For companies that progress through the tiering process and become eligible for funding, IPON offers a cost-sharing model that can materially reduce the financial burden of building an IP portfolio. Importantly, funding is not automatic and is not retrospective; it is tied to pre-approved statements of work and must be deployed through an IPON-approved service provider.
Key eligibility considerations
Eligibility is targeted and requires careful positioning:
- Ontario nexus: The business must be based in Ontario and intend to commercialize its IP in the province;
- Size threshold: Fewer than 500 employees;
- IP ownership: The company must own (or exclusively license) the relevant IP
- Economic benefit: The business should contribute economic (or social) value to Ontario;
- Canadian-controlled: Direct and indirect beneficial ownership is under the control of an individual or individuals who are residents of Canada;
- Sector alignment: The company must fall within IPON’s priority sectors (artificial intelligence (AI) and data-driven technologies, automotive, health technology, life sciences, cleantech, agriculture and food technology, and mining technology, and advanced manufacturing related to these sectors); and
- Financial awareness: Applicants must understand and be able to support ongoing IP costs, including required co-payments.

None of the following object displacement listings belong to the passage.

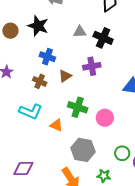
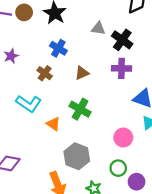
purple cross: (92, 66) -> (122, 68), moved
brown triangle: (65, 76) -> (82, 73), moved
pink circle: (105, 118) -> (123, 138), moved

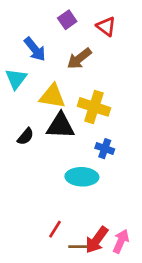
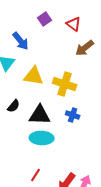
brown arrow: (79, 59) -> (85, 48), moved
black triangle: (60, 126) -> (40, 115), moved
cyan ellipse: (82, 177) -> (42, 138), moved

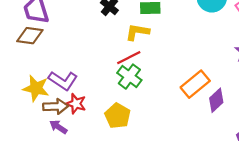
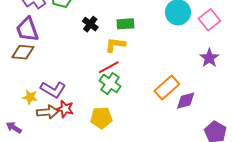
yellow star: (36, 88) -> (30, 97), size x0.7
purple diamond: (216, 100) -> (186, 101), turned 30
yellow pentagon: (118, 116) -> (101, 118), turned -30
purple arrow: (58, 127) -> (14, 128), moved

A common misconception is that applicants must already hold registered IP rights. In fact, ownership of the underlying intangible asset is sufficient; IPON is designed to support the process of formalizing and commercializing those rights.
Measurable impact
IPON’s early impact data reinforces the link between structured IP strategy and business outcomes:
- Increased job creation among participating companies;
- Significant new investment attracted (with many companies attributing this to IPON support) – one study shows average VC deal size for a company with patents is almost double compared to a company without patents; and
- Material growth in revenues.
These outcomes are consistent with broader market trends demonstrating that well-managed IP portfolios are a key driver of enterprise value, particularly in innovation-driven sectors.
Conclusion
With the launch of IPON’s new portal, the application process is now more accessible and streamlined than at any point since the program’s inception. Ontario-based companies that are developing technology, building brands, or commercializing innovation should strongly consider applying to determine their eligibility and positioning within the program.

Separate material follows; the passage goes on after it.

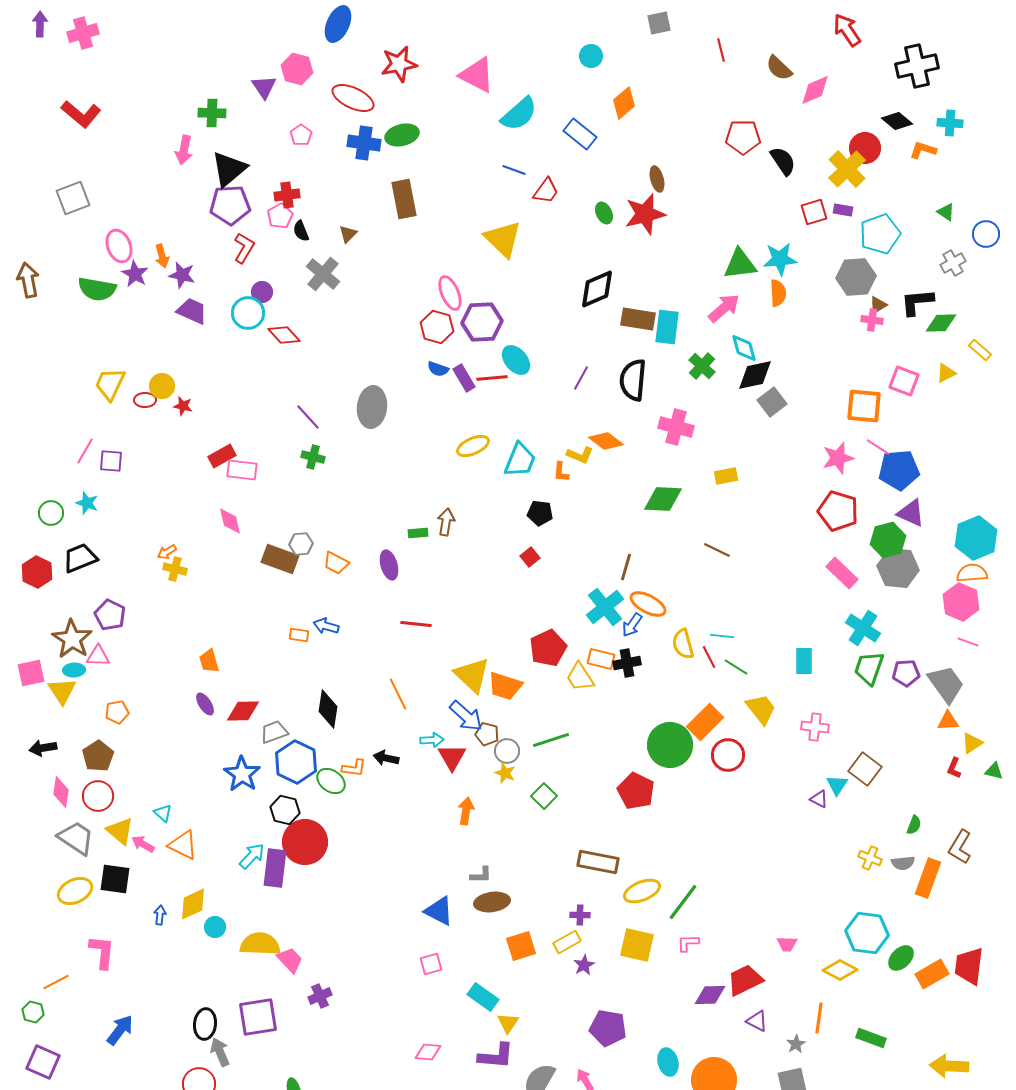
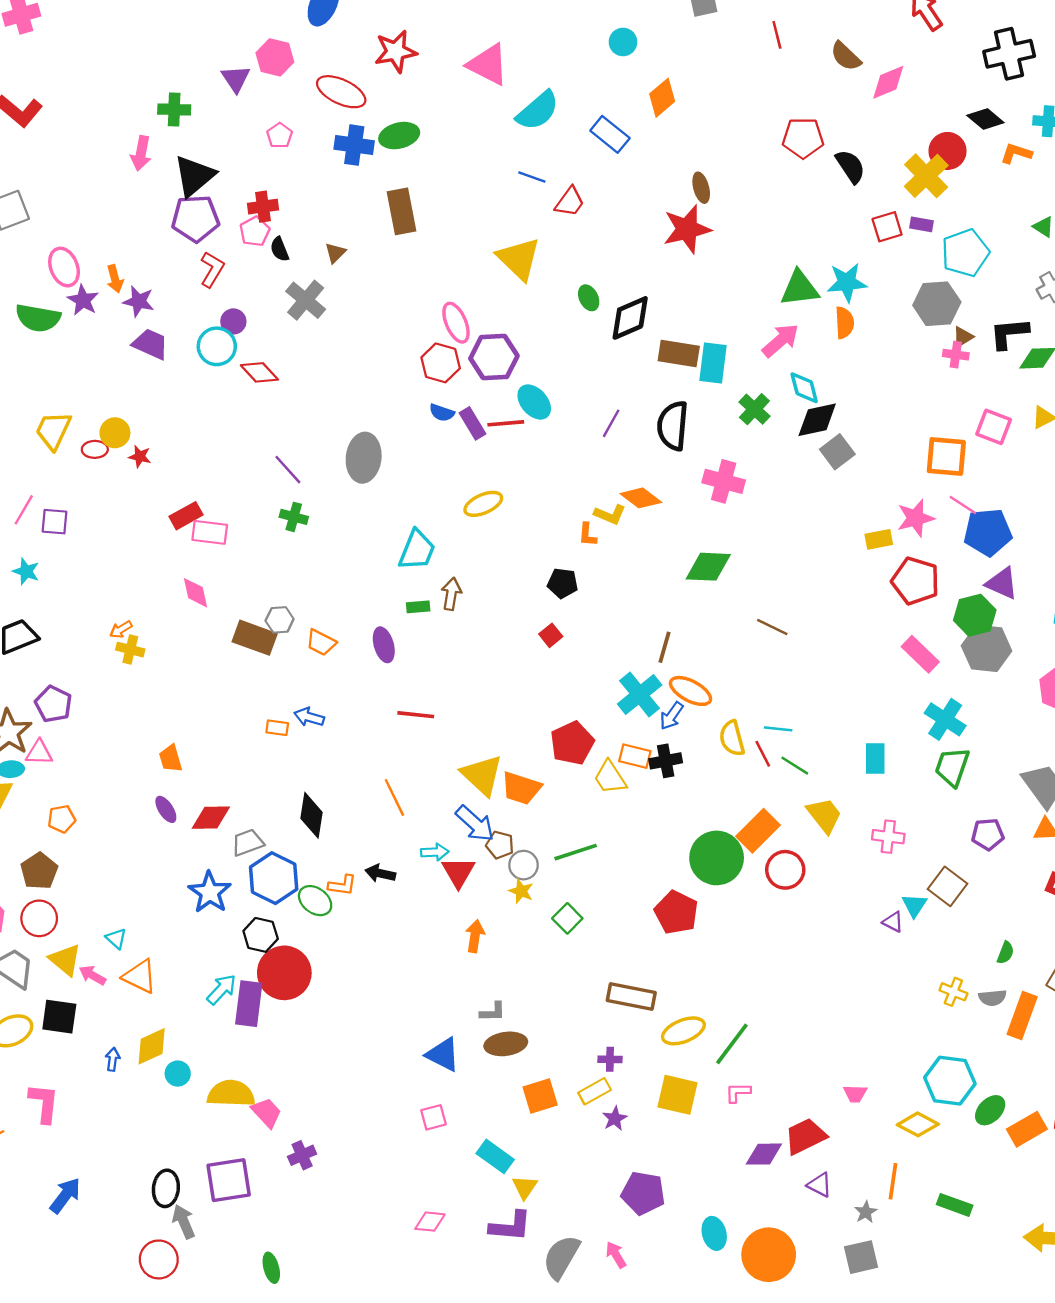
green ellipse: (604, 213) -> (589, 298), moved
cyan trapezoid: (520, 460) -> (417, 550), moved
yellow rectangle: (726, 476) -> (879, 539), moved
purple pentagon: (906, 673) -> (988, 834), moved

From a practical standpoint, early engagement is critical. The tiering process, funding eligibility, and scope of available support are all influenced by how clearly a company articulates its IP assets, commercialization plans, and growth strategy at the outset.

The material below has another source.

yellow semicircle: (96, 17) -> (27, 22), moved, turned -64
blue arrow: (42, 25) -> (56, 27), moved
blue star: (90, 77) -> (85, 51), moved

Organizations that are developing proprietary technology, building a differentiated brand or platform, and/or preparing for investment, scale, or international expansion should view IPON not simply as a funding opportunity, but as a structured pathway to building enterprise value through intellectual property.
The content of this article is intended to provide a general guide to the subject matter. Specialist advice should be sought about your specific circumstances.